In many cases, we would like to quantify the relationship(s) between numerical variables, it means that we have to find out equation(s) that express these relationship(s). In these cases, we have to use regression. In this page, we investigate simple cases consisting of only two variables `X` and `Y`.
Regression equation
In order to find out the regression equation `y = f(x)` (sometimes known as model), first of all, we have to determine the general form of this equation: linear, quadratic, cubic, exponential, logarithmic, ... This general form is chosen based on experience, on preliminary study, on reference, ...
Next, we determine the coefficients of this equation. For example:
- for quadratic equation `y=ax^2+bx+c` we have to determine `a`, `b`, and `c`,
- for exponential equation `y=m+n e^(px)` we have to determine `m`, `n`, and `p`.
To determine the coefficients of regression equation, symbolized generally as `a_k`, least squares method is used.
Least squares method
Consider a simple case, for one value of `X`, there is one corresponding value of `Y`.
For each value `x_i`, there are two corresponding values of `y` (Fig. 1)
Fig. 1 Illustration to least squares method.
- `y_i` : actual value, obtained from the observation, measured during study. This value is represented by point M.

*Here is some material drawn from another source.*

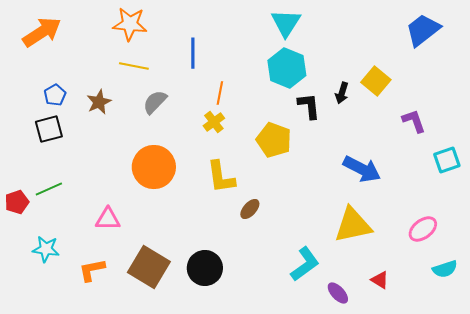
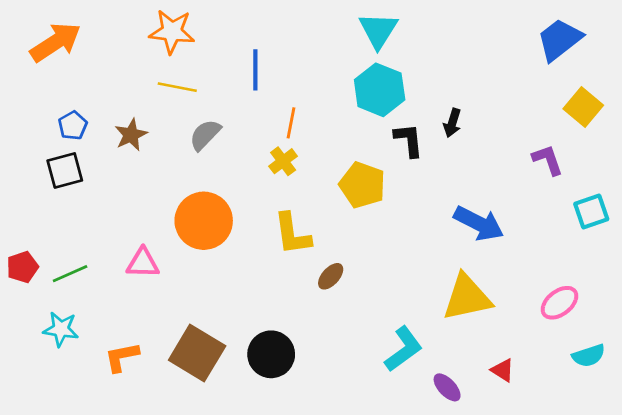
yellow square: (376, 81) -> (583, 107), moved
green line: (49, 189) -> (70, 274), moved
pink triangle: (108, 219) -> (143, 263), moved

- `y_(io)` : predicted value, obtained from regression equation `y=f(x)`, represented by point
Mo : `y_(io)=f(x_i)`. - In general, there is a difference between these two values, `y_i–y_(io)` (known as residue), represented by distance MMo.
The chosen curve is the one which is “closest” with points M. It means that the sum of distances MMo is smallest, or the sum of squares `(y_i – y_(io))^2` is smallest. Denote this sum as `SS_E` (sum of squares of error):
| `SS_E=sum_i (y_i-f(x_i))^2` | (2) |
In `SS_E`, beside values `x_i`, `y_i` which we already know, there are coefficients `a_k` which we don't know and we have to find.
To satisfy the least squares condition, then:
| `(partial SS_E)/(partial a_k)=0` | (3) |
Solve equations (3), we find out `a_k`, and therefore, regression equation.
Coefficient R2
To evaluate the conformity of regression equation to real data, coefficient of determination, denoted as `R^2`, is used. To determine this coefficient, we realize as follows:
- Calculate the mean of all `y_i`, symbolized as `bar y`.
- Calculate `SS_T` (total sum of squares) defined as:
`SS_T=sum_i (y_i-bar y)^2` (4) - Coefficient of determination `R^2` is defined as:
`R^2=`1-(SS_E)/(SS_T)` (5)
The value of `R^2` varies from 0 to 1. This quantity represents the conformity of the regression equation. The higher this value is, the better regression equation conforms to data.